To get some feedback, last week I set up a meeting with Dave Mauriello, since he has a background in biomedical visualization. I had come to the meeting with a short list of larger contexts that I could place visualization within:

  • Historical - explore how visualization has changed through time/ how visualization is tied with the development of technology.
  • Science outreach - it can be challenging for scientists to share their findings with the media & the public. 
  • Create tools - Paleontologists are slowly adopting digital techniques/ I could potentially design tools to facilitate this. 
  • Simulation modeling - Use a digital model of an organism to led support towards a scientific hypothesis - finite element analysis, biomechanics, hydrodynamics 
  • Accessibility - Fossil collections are often difficult to access

My talk with Dave converged on the idea of accessibility. Visualization could be used to make fossil collections & the science surrounding them more accessible to the public. 

While going through readings for this week (Booth, 2008), I began using the template in the book to set up a potential 'Practical question'. I envisioned a practical question because there really is a logistical issue that exists in the world. The vast majority of items in a museum's collection are in storage, either due to fragility or the impracticality of displaying every single specimen. Because they're stored away, the public cannot benefit from their beauty, cultural history, or their importance to science. Here is a passage I stumble upon this week:
The key challenge for museums according to Glaister is to realize more of the fantastic potential of their collections by giving more people more opportunities to engage with them, increasing virtual access to collections, and releasing available information and promoting knowledge generation (e.g. more collection-focused research work of students) (Geser et. al., 2013)
An animated visualization could be used both to showcase these stored fossils and present them within the context of science. For example, the Bothriolepis fossils at the Academy are stunning objects by themselves, but as a collection they 'tell' an important story about development, ecology, and evolution. An animated visualization could tie together all these disparate things into a coherent narrative. The project would also address the growing movement to digitize museum collections. 

Here was my attempt to fit my project into the template:
Practical Question
Condition: Significant fossil collections are inaccessible.

Cost: Public is not exposed to source fossils and the important science that surrounds them/ missed opportunity for museums 
1. Topic: I am studying Digital Interpretive Visualization 
2. Question: because I want to find out how to produce an animated growth series based off of a collection of fossils
3. Significance: In order to increase accessibility of fossils collections and the science that surrounds them. 

It's still a rather broad question.

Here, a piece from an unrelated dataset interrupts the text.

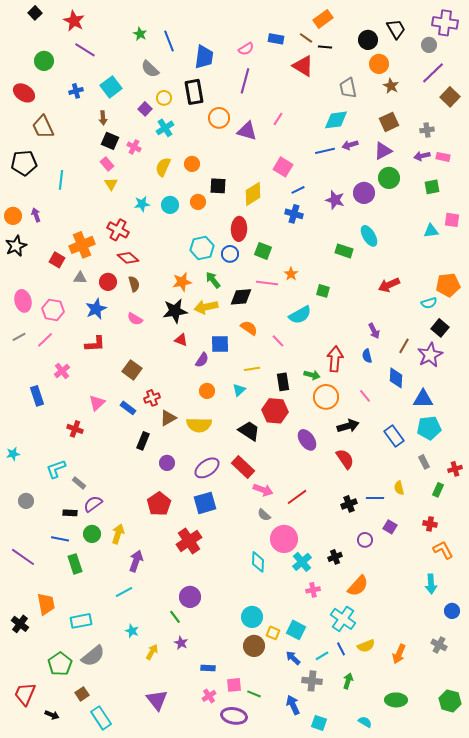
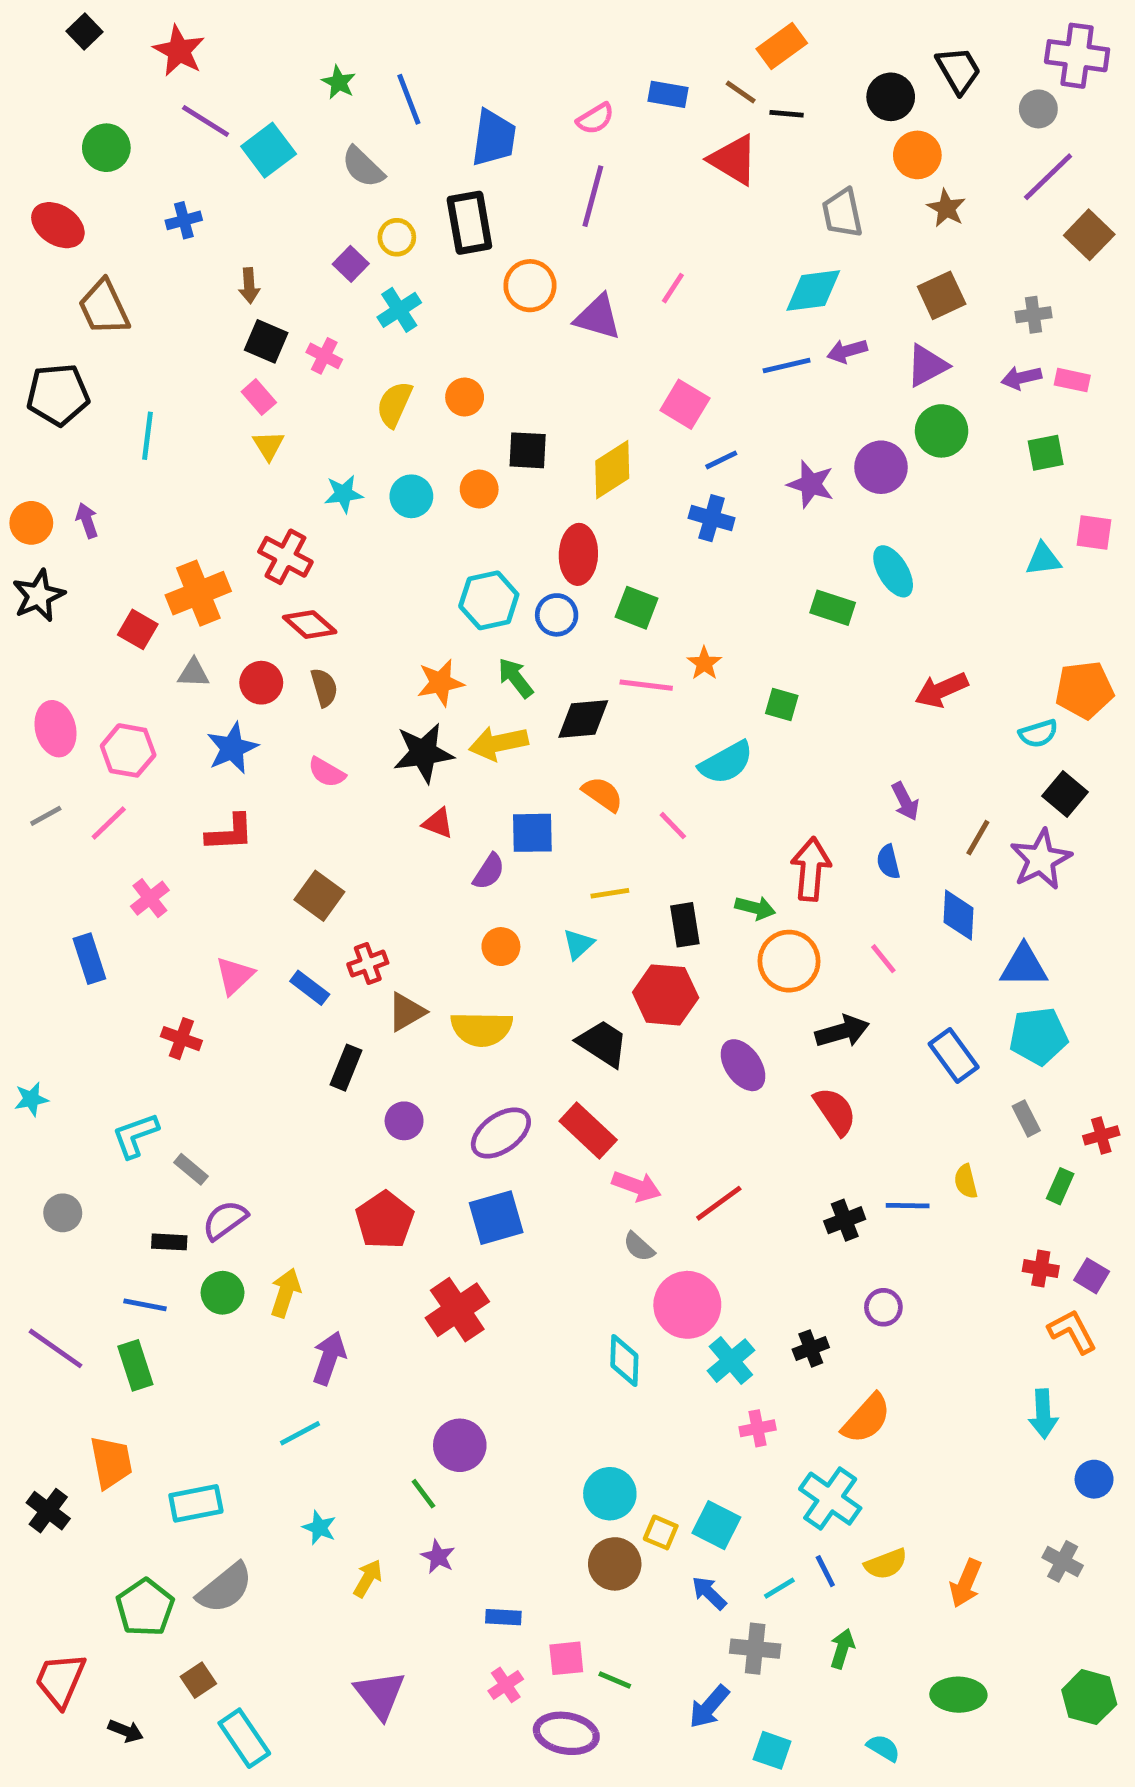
cyan square: (111, 87) -> (269, 150), moved
purple square: (390, 527) -> (1092, 1276), moved
green rectangle: (75, 564) -> (135, 1365), moved
blue arrow: (293, 705) -> (709, 1707), turned -114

I may want to find another word besides accessibility.  It is more commonly used when designing software for people with disabilities.


There is also the issue of how one would assess the success of a project like this. 


Hours:

  • Blog writing: 2 hrs
  • Proposal submission/ writing: 2 hrs
  • Readings: 4 hrs
  • Meeting with Dave: 1 hr


Readings:

Hublin, J.J. "Free Digital Scans of Human Fossils" Nature, 2013.

Lautenschlager, S. "A Digital (R)evolution in Paleontology" http://www.software.ac.uk/blog/2013-04-23-digital-revolution-palaeontology"

Lukeneder, A. "Computed 3D visualisation of an extinct cephalopod using computer tomographs." Computers & Geosciences, 2012.

Geser, Guntram, and Franco Niccolucci. "Virtual museums, digital reference collections and e-science environments." Uncommon Culture, 2013.